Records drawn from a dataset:
○ ○ ○ ○ ○ ○ ○

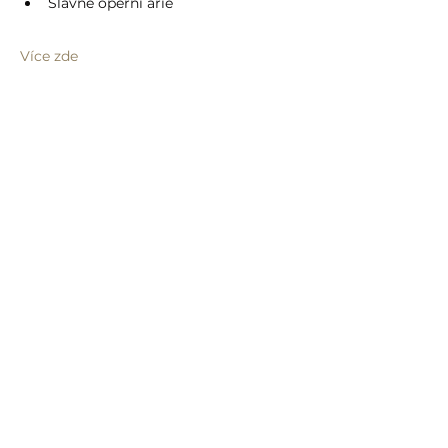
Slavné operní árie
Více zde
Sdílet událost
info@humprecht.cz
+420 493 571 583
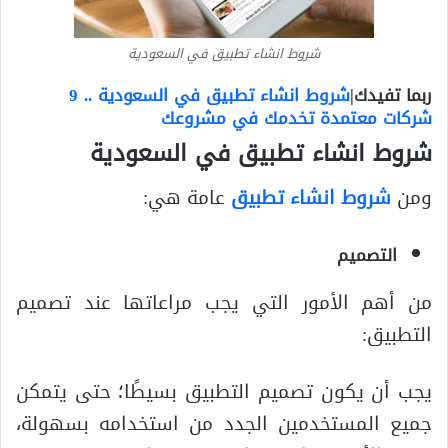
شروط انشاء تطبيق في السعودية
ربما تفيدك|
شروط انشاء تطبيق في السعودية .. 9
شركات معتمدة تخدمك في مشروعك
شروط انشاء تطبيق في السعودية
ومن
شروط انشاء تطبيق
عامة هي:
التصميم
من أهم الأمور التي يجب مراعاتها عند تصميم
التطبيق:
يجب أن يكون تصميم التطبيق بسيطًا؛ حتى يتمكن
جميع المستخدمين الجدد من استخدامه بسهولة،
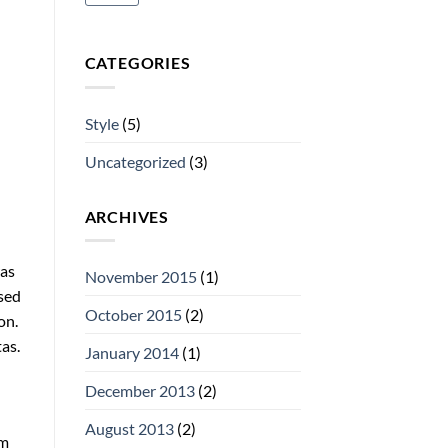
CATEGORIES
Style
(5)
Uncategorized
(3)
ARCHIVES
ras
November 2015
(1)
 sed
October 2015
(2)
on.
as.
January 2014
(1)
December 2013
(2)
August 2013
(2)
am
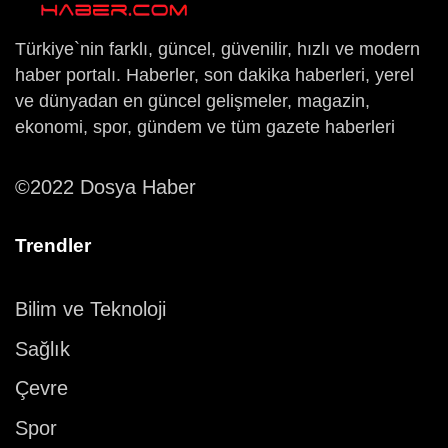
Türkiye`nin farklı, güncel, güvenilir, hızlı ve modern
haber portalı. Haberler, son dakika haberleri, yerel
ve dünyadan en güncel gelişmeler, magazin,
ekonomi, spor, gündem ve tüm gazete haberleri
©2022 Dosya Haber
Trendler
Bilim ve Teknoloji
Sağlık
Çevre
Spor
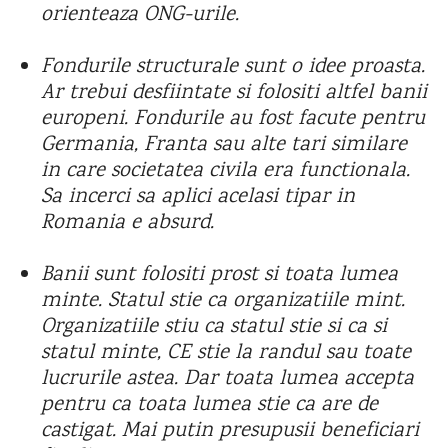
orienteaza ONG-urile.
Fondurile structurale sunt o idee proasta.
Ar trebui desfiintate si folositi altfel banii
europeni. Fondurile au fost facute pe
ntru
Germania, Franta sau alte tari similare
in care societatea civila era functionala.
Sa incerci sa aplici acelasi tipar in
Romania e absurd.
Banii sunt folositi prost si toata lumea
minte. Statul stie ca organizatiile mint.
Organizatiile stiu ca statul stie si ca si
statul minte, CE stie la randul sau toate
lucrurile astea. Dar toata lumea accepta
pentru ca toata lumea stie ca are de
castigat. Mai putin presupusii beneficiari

○ ○ ○ ○ ○ ○ ○

DIRECTIONS FOR THIS TASK:
Exactly as they appear above, print all the lines, but not the pictures.

OUTPUT BELOW:
Slavné operní árie
Více zde
Sdílet událost
info@humprecht.cz
+420 493 571 583
شروط انشاء تطبيق في السعودية
ربما تفيدك|
شروط انشاء تطبيق في السعودية .. 9
شركات معتمدة تخدمك في مشروعك
شروط انشاء تطبيق في السعودية
ومن
شروط انشاء تطبيق
عامة هي:
التصميم
من أهم الأمور التي يجب مراعاتها عند تصميم
التطبيق:
يجب أن يكون تصميم التطبيق بسيطًا؛ حتى يتمكن
جميع المستخدمين الجدد من استخدامه بسهولة،
CATEGORIES
Style
(5)
Uncategorized
(3)
ARCHIVES
ras
November 2015
(1)
 sed
October 2015
(2)
on.
as.
January 2014
(1)
December 2013
(2)
August 2013
(2)
am
Türkiye`nin farklı, güncel, güvenilir, hızlı ve modern
haber portalı. Haberler, son dakika haberleri, yerel
ve dünyadan en güncel gelişmeler, magazin,
ekonomi, spor, gündem ve tüm gazete haberleri
©2022 Dosya Haber
Trendler
Bilim ve Teknoloji
Sağlık
Çevre
Spor
orienteaza ONG-urile.
Fondurile structurale sunt o idee proasta.
Ar trebui desfiintate si folositi altfel banii
europeni. Fondurile au fost facute pe
ntru
Germania, Franta sau alte tari similare
in care societatea civila era functionala.
Sa incerci sa aplici acelasi tipar in
Romania e absurd.
Banii sunt folositi prost si toata lumea
minte. Statul stie ca organizatiile mint.
Organizatiile stiu ca statul stie si ca si
statul minte, CE stie la randul sau toate
lucrurile astea. Dar toata lumea accepta
pentru ca toata lumea stie ca are de
castigat. Mai putin presupusii beneficiari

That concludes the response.